Student learns Vietnamese from classmates
After returning to the Hill from a semester abroad in Vietnam, Molly Bennett ’11 has taken her education into her own hands. With the help of fellow students Khoa Nguyen ’11 and Hieu Phan ’14, Bennett has undertaken an independent study in Vietnamese.
Bennett’s time in Vietnam piqued her interest in its native language. She spent the fall semester of her junior year studying the language and living with multiple host families. “I got lucky; it was an incredible place to study abroad, and it’s really safe,” Bennett said. “To be honest, [my decision to go there] was pretty random.” Bennett studied French during her first few years on the Hill, but when the time came to study abroad, she decided that Europe wasn’t the place for her. “I never really enjoyed [learning] French, but I’ve really enjoyed learning a tonal language,” Bennett said.
Bennett’s application to study Vietnamese was part of the ML111 program, which allows students at the College to independently study languages that are not offered by its academic departments. The administration readily accepted Bennett’s request. “There’s some good infrastructure in place [that allows students] to study languages not [already] offered here,” she said. Bennett approached the Registrar with Nguyen and Phan, who had already offered her their assistance.

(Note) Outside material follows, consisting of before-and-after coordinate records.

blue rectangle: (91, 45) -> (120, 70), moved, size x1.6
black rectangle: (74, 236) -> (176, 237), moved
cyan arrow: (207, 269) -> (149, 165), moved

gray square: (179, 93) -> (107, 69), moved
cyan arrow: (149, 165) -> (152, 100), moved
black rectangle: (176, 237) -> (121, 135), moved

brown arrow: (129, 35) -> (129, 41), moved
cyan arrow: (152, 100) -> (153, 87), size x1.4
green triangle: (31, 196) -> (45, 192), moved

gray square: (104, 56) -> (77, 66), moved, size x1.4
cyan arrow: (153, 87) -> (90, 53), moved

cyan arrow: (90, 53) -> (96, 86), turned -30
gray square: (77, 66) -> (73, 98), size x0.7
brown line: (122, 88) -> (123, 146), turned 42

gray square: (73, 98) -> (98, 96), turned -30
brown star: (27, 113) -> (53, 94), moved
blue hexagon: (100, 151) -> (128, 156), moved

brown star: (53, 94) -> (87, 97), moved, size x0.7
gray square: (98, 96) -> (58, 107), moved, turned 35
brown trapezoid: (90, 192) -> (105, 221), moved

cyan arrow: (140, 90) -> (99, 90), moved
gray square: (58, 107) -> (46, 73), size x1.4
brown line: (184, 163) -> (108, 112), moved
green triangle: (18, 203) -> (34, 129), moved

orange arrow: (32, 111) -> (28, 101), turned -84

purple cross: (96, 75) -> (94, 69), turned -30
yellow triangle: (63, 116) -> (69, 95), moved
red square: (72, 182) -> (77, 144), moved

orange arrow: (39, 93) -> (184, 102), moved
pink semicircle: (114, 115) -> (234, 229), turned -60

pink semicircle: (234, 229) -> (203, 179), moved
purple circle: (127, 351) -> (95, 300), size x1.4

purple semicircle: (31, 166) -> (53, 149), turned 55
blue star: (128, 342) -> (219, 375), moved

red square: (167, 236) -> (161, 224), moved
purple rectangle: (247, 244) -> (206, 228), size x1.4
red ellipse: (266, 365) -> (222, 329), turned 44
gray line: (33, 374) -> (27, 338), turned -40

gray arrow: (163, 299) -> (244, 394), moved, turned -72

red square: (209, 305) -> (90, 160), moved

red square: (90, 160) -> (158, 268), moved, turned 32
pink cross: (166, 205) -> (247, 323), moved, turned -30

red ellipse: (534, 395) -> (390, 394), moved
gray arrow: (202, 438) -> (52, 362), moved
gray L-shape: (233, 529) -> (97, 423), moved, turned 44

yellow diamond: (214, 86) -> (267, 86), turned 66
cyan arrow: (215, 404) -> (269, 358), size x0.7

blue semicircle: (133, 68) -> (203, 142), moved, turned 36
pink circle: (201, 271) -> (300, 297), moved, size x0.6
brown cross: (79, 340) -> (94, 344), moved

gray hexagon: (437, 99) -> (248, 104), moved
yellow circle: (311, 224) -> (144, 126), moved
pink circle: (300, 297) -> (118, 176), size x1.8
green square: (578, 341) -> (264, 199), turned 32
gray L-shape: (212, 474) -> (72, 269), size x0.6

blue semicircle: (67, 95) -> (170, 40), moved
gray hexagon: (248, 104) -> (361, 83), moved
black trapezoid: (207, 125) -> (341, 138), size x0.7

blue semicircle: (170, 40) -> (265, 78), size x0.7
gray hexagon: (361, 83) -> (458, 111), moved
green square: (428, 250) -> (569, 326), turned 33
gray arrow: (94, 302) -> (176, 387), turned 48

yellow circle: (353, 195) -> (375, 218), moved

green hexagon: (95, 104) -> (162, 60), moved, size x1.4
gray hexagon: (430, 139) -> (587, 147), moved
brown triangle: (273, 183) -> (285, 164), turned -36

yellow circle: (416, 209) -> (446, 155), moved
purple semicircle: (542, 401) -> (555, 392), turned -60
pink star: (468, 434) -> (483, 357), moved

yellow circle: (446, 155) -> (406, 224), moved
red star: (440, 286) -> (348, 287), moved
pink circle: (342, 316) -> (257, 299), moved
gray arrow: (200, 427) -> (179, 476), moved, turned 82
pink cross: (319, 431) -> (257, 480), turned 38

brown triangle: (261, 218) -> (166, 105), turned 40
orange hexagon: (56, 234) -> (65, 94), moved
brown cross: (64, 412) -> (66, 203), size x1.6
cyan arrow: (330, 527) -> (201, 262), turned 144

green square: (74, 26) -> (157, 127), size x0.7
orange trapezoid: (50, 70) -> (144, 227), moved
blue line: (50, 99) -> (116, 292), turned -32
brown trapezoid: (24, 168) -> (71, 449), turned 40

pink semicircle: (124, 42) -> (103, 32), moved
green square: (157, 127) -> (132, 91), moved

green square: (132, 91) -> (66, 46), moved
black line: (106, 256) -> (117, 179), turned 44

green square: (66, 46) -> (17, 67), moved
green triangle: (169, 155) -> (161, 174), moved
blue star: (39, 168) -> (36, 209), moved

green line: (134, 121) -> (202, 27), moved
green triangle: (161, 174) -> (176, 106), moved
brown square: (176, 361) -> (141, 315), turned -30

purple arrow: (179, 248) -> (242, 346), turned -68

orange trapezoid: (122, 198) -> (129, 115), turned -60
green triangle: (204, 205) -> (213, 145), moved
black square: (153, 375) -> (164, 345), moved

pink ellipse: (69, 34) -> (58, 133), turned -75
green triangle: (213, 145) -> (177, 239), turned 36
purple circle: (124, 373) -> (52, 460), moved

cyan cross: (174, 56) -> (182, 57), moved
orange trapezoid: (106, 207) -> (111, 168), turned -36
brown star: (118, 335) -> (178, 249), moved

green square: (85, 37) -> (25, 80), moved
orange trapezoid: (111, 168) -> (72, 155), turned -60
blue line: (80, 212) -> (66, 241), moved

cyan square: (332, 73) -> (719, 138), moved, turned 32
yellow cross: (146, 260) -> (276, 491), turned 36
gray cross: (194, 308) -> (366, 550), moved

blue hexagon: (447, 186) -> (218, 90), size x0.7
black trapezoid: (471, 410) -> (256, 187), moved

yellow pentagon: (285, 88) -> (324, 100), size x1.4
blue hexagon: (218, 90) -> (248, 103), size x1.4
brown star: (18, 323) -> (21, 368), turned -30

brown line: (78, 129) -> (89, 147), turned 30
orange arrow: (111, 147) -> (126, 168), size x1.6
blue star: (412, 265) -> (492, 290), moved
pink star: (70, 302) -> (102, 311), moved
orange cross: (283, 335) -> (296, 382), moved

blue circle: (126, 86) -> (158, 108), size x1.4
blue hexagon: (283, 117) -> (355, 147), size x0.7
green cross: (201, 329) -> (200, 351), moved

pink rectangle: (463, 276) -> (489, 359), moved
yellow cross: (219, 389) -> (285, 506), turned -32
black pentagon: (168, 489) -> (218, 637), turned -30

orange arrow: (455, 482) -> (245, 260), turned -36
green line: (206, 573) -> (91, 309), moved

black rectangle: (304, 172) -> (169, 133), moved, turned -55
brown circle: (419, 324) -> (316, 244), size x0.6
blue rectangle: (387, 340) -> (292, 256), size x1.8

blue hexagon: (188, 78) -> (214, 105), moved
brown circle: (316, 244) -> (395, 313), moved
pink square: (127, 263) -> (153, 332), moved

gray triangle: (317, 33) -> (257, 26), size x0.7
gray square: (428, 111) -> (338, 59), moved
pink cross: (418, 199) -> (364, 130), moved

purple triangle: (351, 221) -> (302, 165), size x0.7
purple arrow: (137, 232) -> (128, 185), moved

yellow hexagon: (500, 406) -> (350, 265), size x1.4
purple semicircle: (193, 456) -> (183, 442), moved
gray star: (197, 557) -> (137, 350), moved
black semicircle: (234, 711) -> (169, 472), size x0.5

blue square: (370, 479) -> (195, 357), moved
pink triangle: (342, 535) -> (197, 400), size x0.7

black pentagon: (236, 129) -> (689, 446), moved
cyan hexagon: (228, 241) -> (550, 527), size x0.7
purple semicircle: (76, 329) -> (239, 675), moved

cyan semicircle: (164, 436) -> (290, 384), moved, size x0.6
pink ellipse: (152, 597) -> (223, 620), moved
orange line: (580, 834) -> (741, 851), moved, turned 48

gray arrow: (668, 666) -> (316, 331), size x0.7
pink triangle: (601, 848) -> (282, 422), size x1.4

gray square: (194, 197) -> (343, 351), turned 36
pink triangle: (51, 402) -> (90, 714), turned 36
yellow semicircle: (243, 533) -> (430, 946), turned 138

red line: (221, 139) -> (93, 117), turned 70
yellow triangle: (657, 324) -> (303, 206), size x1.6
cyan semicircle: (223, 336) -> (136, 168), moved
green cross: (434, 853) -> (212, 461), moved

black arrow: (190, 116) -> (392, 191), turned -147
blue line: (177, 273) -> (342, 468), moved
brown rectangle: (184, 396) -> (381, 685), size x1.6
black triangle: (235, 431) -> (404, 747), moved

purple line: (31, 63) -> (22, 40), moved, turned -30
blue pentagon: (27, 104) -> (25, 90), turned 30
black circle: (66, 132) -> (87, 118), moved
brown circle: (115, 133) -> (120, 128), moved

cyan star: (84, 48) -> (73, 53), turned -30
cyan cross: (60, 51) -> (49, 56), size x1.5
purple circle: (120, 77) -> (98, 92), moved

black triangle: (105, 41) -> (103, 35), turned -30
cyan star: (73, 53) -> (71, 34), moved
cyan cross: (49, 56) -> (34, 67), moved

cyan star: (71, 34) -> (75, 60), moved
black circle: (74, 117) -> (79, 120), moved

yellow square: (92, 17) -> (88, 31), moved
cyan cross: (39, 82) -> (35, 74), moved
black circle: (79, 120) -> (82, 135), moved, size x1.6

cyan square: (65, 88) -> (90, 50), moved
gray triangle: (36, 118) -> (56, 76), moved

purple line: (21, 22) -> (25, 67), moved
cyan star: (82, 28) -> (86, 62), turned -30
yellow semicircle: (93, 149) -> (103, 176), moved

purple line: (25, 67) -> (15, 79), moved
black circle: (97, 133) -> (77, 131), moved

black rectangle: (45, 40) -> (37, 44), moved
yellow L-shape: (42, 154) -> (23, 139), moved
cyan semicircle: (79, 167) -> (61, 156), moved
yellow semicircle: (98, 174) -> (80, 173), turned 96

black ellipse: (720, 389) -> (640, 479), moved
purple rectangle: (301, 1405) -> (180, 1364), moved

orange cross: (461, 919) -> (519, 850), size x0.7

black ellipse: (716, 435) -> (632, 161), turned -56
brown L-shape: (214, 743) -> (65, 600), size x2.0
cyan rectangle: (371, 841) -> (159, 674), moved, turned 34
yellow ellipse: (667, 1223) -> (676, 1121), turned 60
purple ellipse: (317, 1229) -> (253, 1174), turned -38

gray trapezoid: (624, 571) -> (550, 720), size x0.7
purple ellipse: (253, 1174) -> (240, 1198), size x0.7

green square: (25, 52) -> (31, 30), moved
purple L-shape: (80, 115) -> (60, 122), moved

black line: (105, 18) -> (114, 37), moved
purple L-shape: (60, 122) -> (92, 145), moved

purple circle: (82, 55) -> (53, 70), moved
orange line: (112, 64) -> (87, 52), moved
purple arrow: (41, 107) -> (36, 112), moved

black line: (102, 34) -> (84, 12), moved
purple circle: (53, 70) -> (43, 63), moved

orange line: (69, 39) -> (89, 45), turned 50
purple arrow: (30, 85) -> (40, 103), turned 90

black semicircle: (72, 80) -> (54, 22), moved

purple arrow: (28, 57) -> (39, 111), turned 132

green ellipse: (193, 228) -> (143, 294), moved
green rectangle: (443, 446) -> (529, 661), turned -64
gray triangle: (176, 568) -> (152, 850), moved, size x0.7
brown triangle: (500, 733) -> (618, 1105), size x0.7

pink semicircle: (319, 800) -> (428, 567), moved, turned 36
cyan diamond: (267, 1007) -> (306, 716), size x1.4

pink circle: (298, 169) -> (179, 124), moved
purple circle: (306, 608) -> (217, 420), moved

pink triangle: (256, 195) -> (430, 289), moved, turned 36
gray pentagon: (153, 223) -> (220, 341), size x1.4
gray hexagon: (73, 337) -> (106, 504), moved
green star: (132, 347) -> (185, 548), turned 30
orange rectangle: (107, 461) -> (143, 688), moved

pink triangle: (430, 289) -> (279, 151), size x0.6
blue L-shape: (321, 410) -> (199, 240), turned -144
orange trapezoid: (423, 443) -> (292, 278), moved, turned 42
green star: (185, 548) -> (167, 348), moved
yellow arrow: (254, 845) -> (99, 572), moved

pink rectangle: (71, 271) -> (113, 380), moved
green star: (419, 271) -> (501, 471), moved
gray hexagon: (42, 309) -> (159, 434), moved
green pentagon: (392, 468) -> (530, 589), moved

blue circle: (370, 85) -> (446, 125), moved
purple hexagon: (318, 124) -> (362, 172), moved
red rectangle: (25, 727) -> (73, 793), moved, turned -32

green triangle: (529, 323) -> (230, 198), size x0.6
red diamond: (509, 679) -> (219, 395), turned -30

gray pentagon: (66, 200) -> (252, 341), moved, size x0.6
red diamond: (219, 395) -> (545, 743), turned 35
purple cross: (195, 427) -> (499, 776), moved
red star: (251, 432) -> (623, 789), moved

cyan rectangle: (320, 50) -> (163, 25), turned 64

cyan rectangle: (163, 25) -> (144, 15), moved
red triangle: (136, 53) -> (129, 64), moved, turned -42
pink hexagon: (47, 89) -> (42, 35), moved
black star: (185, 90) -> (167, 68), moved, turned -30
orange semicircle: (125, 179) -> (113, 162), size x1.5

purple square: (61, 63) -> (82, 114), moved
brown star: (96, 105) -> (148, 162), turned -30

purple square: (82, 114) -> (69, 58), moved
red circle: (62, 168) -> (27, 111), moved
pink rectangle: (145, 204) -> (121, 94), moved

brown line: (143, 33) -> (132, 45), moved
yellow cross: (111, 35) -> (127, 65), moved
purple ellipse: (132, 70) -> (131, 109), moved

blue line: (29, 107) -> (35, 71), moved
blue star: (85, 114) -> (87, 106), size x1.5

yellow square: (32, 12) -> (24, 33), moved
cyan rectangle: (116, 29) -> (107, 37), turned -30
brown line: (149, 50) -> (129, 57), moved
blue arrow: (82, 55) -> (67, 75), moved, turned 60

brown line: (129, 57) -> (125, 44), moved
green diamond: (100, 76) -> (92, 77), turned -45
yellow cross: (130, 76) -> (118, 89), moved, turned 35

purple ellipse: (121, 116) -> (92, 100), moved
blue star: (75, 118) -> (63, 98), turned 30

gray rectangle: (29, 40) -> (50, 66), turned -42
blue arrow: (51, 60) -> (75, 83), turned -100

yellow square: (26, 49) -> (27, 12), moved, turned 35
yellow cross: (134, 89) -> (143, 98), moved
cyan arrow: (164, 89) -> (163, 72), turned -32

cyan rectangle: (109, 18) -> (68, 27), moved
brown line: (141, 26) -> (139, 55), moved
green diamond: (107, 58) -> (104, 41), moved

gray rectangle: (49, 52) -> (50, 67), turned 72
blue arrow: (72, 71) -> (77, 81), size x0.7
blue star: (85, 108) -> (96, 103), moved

“[Nguyen and I] have two breakfasts a week and one night class a week,” Bennett said. The course, for which Bennett will earn two credits, will culminate in a written and spoken evaluation created by Nguyen and Phan. “[Nguyen] was like, ‘Of course I’ll grade your Vietnamese, people have been grading my English my whole life,’” Bennett said.
Nguyen hails from southern Vietnam, and Phan is from the northern part of the country. Bennett suggested that the students’ different accents have helped her become more proficient in oral comprehension. “It’s definitely harder to listen than to speak,” she said. Bennett and Nguyen have recently been focusing on pronunciation by studying Vietnamese folk songs and learning vocabulary as they go.
“Even though I make lots and lots of mistakes, I feel like it’s more of an exchange than an evaluative setting,” Bennett said. Working with another student has had its benefits, and Bennett has learned slang and generation-specific language that is useful in everyday conversation but wouldn’t be taught in a normal classroom. “In class, you learn language [that allows you to make] commercial interactions [and] buy things,” Bennett said. “Khoa and I get to talk about far more interesting things.”
Phan commented on Bennett’s progress thus far, saying that “she’s doing great; her accent and pronunciation are really good.” Phan’s own English studies have made him sympathetic to Bennett’s hard work. “I know how hard you have to try because I had to learn English,” he said.
Bennett noted that having a personal investment in the subject makes her more driven to learn it: “It’s the kind of mental exercise that I’ve never worked hard enough on before…I love being so excited about it.” One of Bennett’s favorite parts about Vietnamese is her newfound ability to have impromptu conversations around campus with Vietnamese speakers (even if her vocabulary isn’t perfect). “I accidentally told [Nguyen] that I studied culture and young men between the ages of 20 and 30 instead of saying I studied culture and English, just because I forgot a modifier,” Bennett said.
Bennett is hoping to return to Vietnam after she graduates from the College. “It’s a really exciting place to be right now, everything is changing so fast,” she said.